Stick Picker Simulator is a no-combat roguelike. There are no swords, no monsters, and no health bar to chip away. The only enemies are the cold, the dark, and a fire that will not stop dying — and once we cut combat out entirely, every other system got sharper because of it.

This is the design decision people ask about most. A roguelike with relic drafts, deep runs, and a meta tree, but nothing to fight? Here is why that works, and why we think the absence of combat is the most interesting thing about the game.

The threat is environmental, and it never stops

In most roguelikes the pressure is intermittent. You clear a room, you breathe, you fight again. Combat is a series of spikes with valleys between them.

A dying fire has no valleys. The drain is always running. Step away to grab a far stick and the clock keeps ticking; deposit a haul and it keeps ticking; sit perfectly still and do nothing and it ticks faster, because doing nothing means the fire is starving. There is no safe room. The threat is the passage of time itself, and you cannot kill time.

That constant, low background dread is something combat can't easily produce. An enemy that's always attacking you at full strength stops being scary and starts being noise. A resource that's always draining never stops being scary, because the consequence is delayed and total.

Night is the boss fight

We didn't remove escalation — we moved it into the world. The single biggest difficulty lever in the game is simply nightfall.

# The drain rate, roughly. One float that everything else bends around.
var drain := (BASE_DRAIN + DAILY_INCREMENT * (day - 1)) \
    * area.drain_mult \
    * (1.6 if is_night else 1.0) \
    * shop_upgrade_mult \
    * coal_drain_mult

When the sun goes down, the fire burns 1.6× faster.
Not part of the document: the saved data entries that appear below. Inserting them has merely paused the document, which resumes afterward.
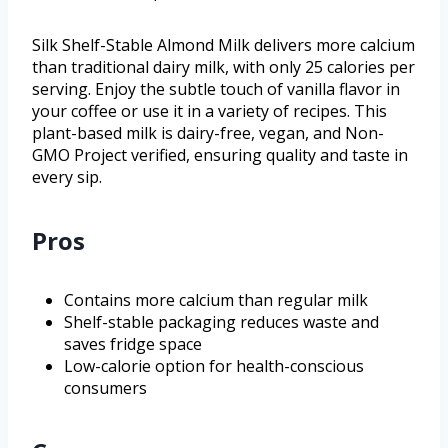
Silk Shelf-Stable Almond Milk delivers more calcium
than traditional dairy milk, with only 25 calories per
serving. Enjoy the subtle touch of vanilla flavor in
your coffee or use it in a variety of recipes. This
plant-based milk is dairy-free, vegan, and Non-
GMO Project verified, ensuring quality and taste in
every sip.
Pros
Contains more calcium than regular milk
Shelf-stable packaging reduces waste and
saves fridge space
Low-calorie option for health-conscious
consumers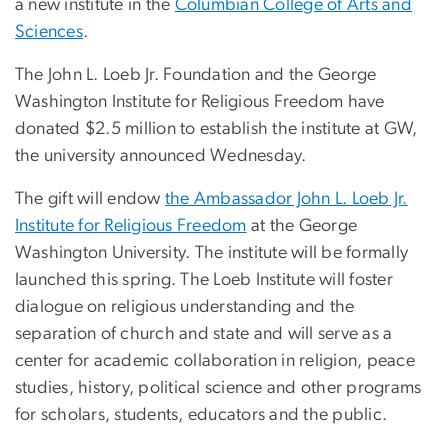
a new institute in the
Columbian College of Arts and
Sciences
.
The John L. Loeb Jr. Foundation and the George
Washington Institute for Religious Freedom have
donated $2.5 million to establish the institute at GW,
the university announced Wednesday.
The gift will endow
the Ambassador John L. Loeb Jr.
Institute for Religious Freedom
at the George
Washington University. The institute will be formally
launched this spring. The Loeb Institute will foster
dialogue on religious understanding and the
separation of church and state and will serve as a
center for academic collaboration in religion, peace
studies, history, political science and other programs
for scholars, students, educators and the public.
Nothing announces a boss. The light just starts losing the argument with the dark, and a stockpile that felt comfortable at dusk is suddenly a countdown. The "fight" is the decision you made twenty seconds earlier about how far to wander.

Light is the only counterplay

Because there's nothing to hit, the entire skill expression lives in managing light against dark. Internally this is one abstraction — LightSource.covers() — and the hearth, your planted torches, and dungeon braziers all answer to it the same way. If a tile is covered, you're warm. If it isn't, the cold is spending your fire.

That single rule is the whole combat system, reframed:

  • Positioning matters, the way it does in an action roguelike — but it's about staying inside warmth, not out of attack range.
  • Resource trades matter — a torch planted in the dark is range you bought with fuel, exactly like spending mana for reach.
  • Routing matters — you commit to a path into the dark and have to make it back, the same gamble as diving one room deeper.

Take away the monsters and players still make all the tactical decisions a roguelike is built on. They just make them against the environment.

Distance is the difficulty curve

There are no harder enemies further out. There's just colder ground. The world is laid out in radial bands around your fire, and each band drains warmth faster than the last — the Frostwood pulls at 2.2×, the Ashlands at 3.0×.

That's the entire risk/reward economy in one number. The good loot is out where the cold is worst, so "should I push further?" is a real question with a real cost, and you answer it with prep — coal banked, torches in your pocket, a fire fat enough to survive your absence — instead of with a weapon loadout. The deeper you go, the more warmth the ground eats, and the more a single mistake costs you. That is the difficulty curve. It's spatial, not statistical.

What removing combat actually bought us

The honest version: cutting combat wasn't a constraint we worked around. It was the unlock.

Every system now points at one anxiety instead of two. We never have to balance "is the monster fun to fight" against "is the fire scary," because there's only the fire. The loot, the relics, the frost meta, the movement — all of it is in service of the same sentence: carry warmth out into the cold and bring it back before the clock kills you. One idea, expressed honestly in a dozen places, which is why a game about picking up sticks ends up feeling meticulously designed rather than thin.

It also self-selects an audience. Players who need a thing to kill bounce off, and that's fine. The ones who stay are the ones who find rationing wood at 2am more stressful than any health bar — and they're right to.

If you've only ever felt roguelike tension through combat, this is the pitch: we kept the runs, the loot, the builds, and the "one more try," and we threw out the violence. The cold does the job. (It's the same trick as the name — looks like nothing's there, then it isn't.)